Illness is not a costume
Did I need to say that? You’d think it would be pretty obvious that to dress up as a person with a serious illness many have to battle is pretty insensitive, outside the realm of what most would consider acceptable, no?
Apparently it’s not so obvious.
Thanks to stigma, something which is furthered by what some are considered to be light hearted novelty costumes, people with mental health problems are often portrayed as dangerous, scary, unpredictable, violent, prone to lashing out and even murderous. In previous years we’ve seen a vast array of them which are centred around the stereotypical ‘mental patient’ to ‘psycho killer’.
The reality is that people with mental health problems are far, far more likely to be the victims of violent crime than they are to commit it. They are more prone to abuse, isolation, harassment, assault, and murder.
Associating mental illness to violence is already helping shape the way that stigma towards people with mental illnesses manifests in our society. Turning it into a joke ‘mental patient’ costume is to bring to form the very real stigmas that we face and that make life harder for us.
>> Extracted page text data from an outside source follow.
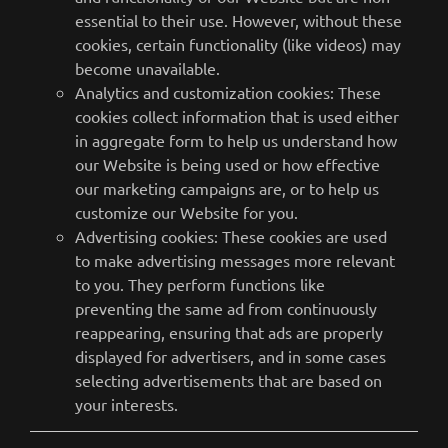
essential to their use. However, without these
cookies, certain functionality (like videos) may
become unavailable.
Analytics and customization cookies: These
cookies collect information that is used either
in aggregate form to help us understand how
our Website is being used or how effective
our marketing campaigns are, or to help us
customize our Website for you.
Advertising cookies: These cookies are used
to make advertising messages more relevant
to you. They perform functions like
preventing the same ad from continuously
reappearing, ensuring that ads are properly
displayed for advertisers, and in some cases
selecting advertisements that are based on
your interests.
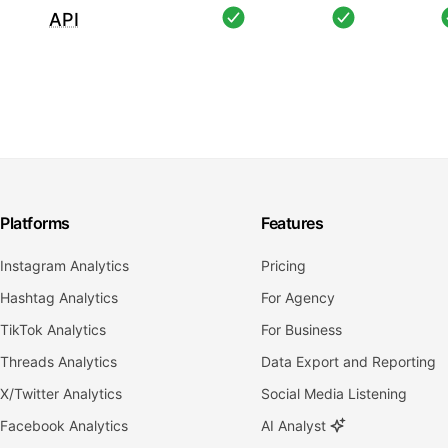
API
Platforms
Features
Instagram Analytics
Pricing
Hashtag Analytics
For Agency
TikTok Analytics
For Business
Threads Analytics
Data Export and Reporting
X/Twitter Analytics
Social Media Listening
Facebook Analytics
AI Analyst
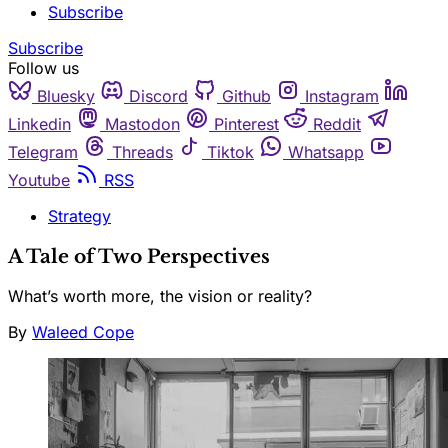
Subscribe
Subscribe
Follow us
Bluesky
Discord
Github
Instagram
Linkedin
Mastodon
Pinterest
Reddit
Telegram
Threads
Tiktok
Whatsapp
Youtube
RSS
Strategy
A Tale of Two Perspectives
What’s worth more, the vision or reality?
By
Waleed Cope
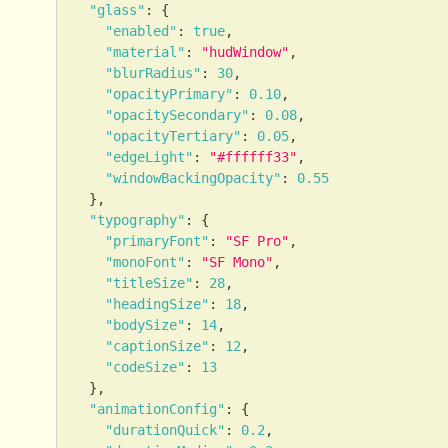
"glass"
:
{
"enabled"
:
true
,
"material"
:
"hudWindow"
,
"blurRadius"
:
30
,
"opacityPrimary"
:
0.10
,
"opacitySecondary"
:
0.08
,
"opacityTertiary"
:
0.05
,
"edgeLight"
:
"#ffffff33"
,
"windowBackingOpacity"
:
0.55
}
,
"typography"
:
{
"primaryFont"
:
"SF Pro"
,
"monoFont"
:
"SF Mono"
,
"titleSize"
:
28
,
"headingSize"
:
18
,
"bodySize"
:
14
,
"captionSize"
:
12
,
"codeSize"
:
13
}
,
"animationConfig"
:
{
"durationQuick"
:
0.2
,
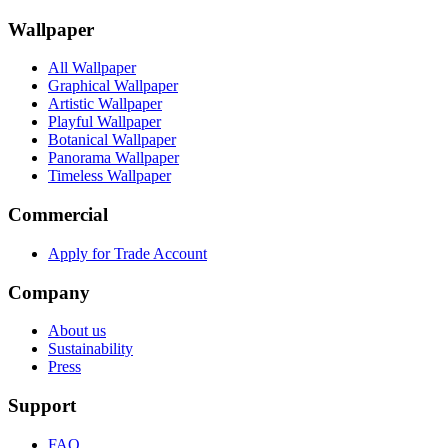
Wallpaper
All Wallpaper
Graphical Wallpaper
Artistic Wallpaper
Playful Wallpaper
Botanical Wallpaper
Panorama Wallpaper
Timeless Wallpaper
Commercial
Apply for Trade Account
Company
About us
Sustainability
Press
Support
FAQ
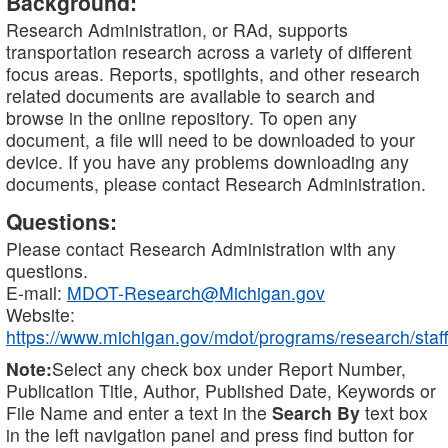
Background:
Research Administration, or RAd, supports
transportation research across a variety of different
focus areas. Reports, spotlights, and other research
related documents are available to search and
browse in the online repository. To open any
document, a file will need to be downloaded to your
device. If you have any problems downloading any
documents, please contact Research Administration.
Questions:
Please contact Research Administration with any
questions.
E-mail:
MDOT-Research@Michigan.gov
Website:
https://www.michigan.gov/mdot/programs/research/staff
Note:
Select any check box under Report Number,
Publication Title, Author, Published Date, Keywords or
File Name and enter a text in the
Search By
text box
in the left navigation panel and press find button for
A great example of how this view of violence permeates a culture is in the United States gun regulation debate. Every time there is a mass shooting, which sadly is many in the past few years, what’s the first thing people ask?
“What’s wrong with them? They’re obviously mental”
The NRA regularly describe the issue as being one of sickness as do many others in the pro-gun side of things. The general line is “‘crazy’ people shouldn’t be allowed guns, stop mentally ill people!”
The possibility of a register of people with mental illnesses in order to prevent future mass shootings has been thrown about on more than one occasion. At the same time you’ll find it used it as an opportunity to encourage people to get guns in case they come across a violent crazy person.
The association of seemingly random violence and mental health problems gets into a lot of people’s heads. When you’re hearing it from news stations around the world, in papers, on social media, it’s a hard association to break. It’s easier to accept that someone’s ‘out of their mind’ than just an average human being capable of harming people, but how many of those committing this violence have actually been found to be mentally ill? How many were motivated by something to do with a mental illness? Where are all the drives to encourage ongoing psychotherapy for mental illness to prevent it from happening, if it’s such a great problem? Where’s the extra funding towards it?
While the US example has far more obvious impact and has a far more sombre message, things like these costumes, novelty as they are, assist in compounding that oft heard message of ‘those with mental illnesses hurt people’, every time it comes up in a TV show, in a book, it pushes it that little bit more. The stereotype is dragged out so much that a lot of people don’t even question it. According to Time to Change, a third of people thought those with mental illnesses are more likely to be violent.. The more this message is broadcast and the more people who choose to listen to it, the more stigma people with mental illnesses have to deal with. The more people are scared of us, see us as crazy, see us as dangerous.
There are a lot of outfits and themes out there which don’t bring more misunderstanding and pain into the world, that don’t harm people who are already having to deal with some very heavy things. Please, use one of those. Don’t make our health your costume.